Work to be completed → Go through the records below and set each one down exactly, leaving out any pictures.

Saved entries:
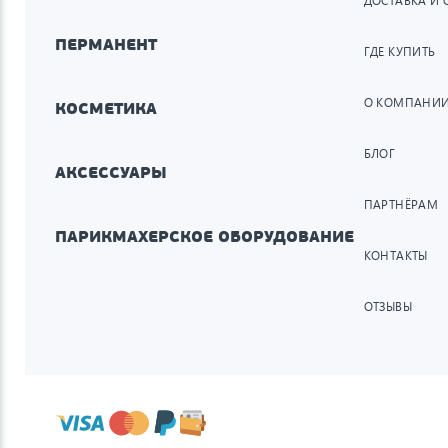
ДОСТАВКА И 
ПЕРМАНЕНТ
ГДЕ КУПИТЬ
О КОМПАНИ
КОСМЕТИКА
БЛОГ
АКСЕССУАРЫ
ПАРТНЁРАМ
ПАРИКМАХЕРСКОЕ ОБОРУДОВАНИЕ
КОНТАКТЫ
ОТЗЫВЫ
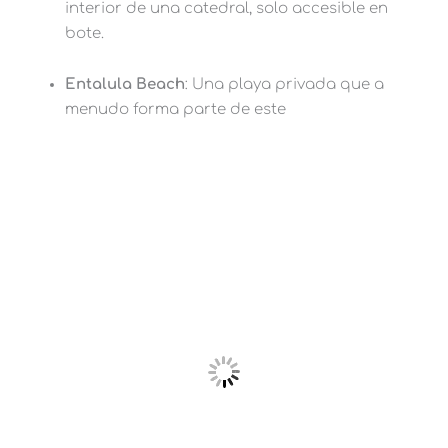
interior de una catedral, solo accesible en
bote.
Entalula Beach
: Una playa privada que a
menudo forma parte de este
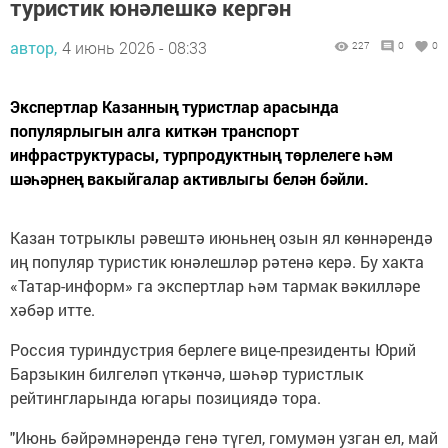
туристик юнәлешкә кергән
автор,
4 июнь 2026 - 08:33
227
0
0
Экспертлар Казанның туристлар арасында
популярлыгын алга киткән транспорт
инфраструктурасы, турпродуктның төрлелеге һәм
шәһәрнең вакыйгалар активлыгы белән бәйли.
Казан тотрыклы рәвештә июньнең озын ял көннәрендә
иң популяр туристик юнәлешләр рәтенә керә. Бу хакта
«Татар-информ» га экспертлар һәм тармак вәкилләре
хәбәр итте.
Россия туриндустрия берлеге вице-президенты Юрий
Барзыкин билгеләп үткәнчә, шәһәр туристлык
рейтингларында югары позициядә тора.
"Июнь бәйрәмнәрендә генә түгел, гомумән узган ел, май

Solution →
ДОСТАВКА И 
ПЕРМАНЕНТ
ГДЕ КУПИТЬ
О КОМПАНИ
КОСМЕТИКА
БЛОГ
АКСЕССУАРЫ
ПАРТНЁРАМ
ПАРИКМАХЕРСКОЕ ОБОРУДОВАНИЕ
КОНТАКТЫ
ОТЗЫВЫ
interior de una catedral, solo accesible en
bote.
Entalula Beach
: Una playa privada que a
menudo forma parte de este
туристик юнәлешкә кергән
автор,
4 июнь 2026 - 08:33
227
0
0
Экспертлар Казанның туристлар арасында
популярлыгын алга киткән транспорт
инфраструктурасы, турпродуктның төрлелеге һәм
шәһәрнең вакыйгалар активлыгы белән бәйли.
Казан тотрыклы рәвештә июньнең озын ял көннәрендә
иң популяр туристик юнәлешләр рәтенә керә. Бу хакта
«Татар-информ» га экспертлар һәм тармак вәкилләре
хәбәр итте.
Россия туриндустрия берлеге вице-президенты Юрий
Барзыкин билгеләп үткәнчә, шәһәр туристлык
рейтингларында югары позициядә тора.
"Июнь бәйрәмнәрендә генә түгел, гомумән узган ел, май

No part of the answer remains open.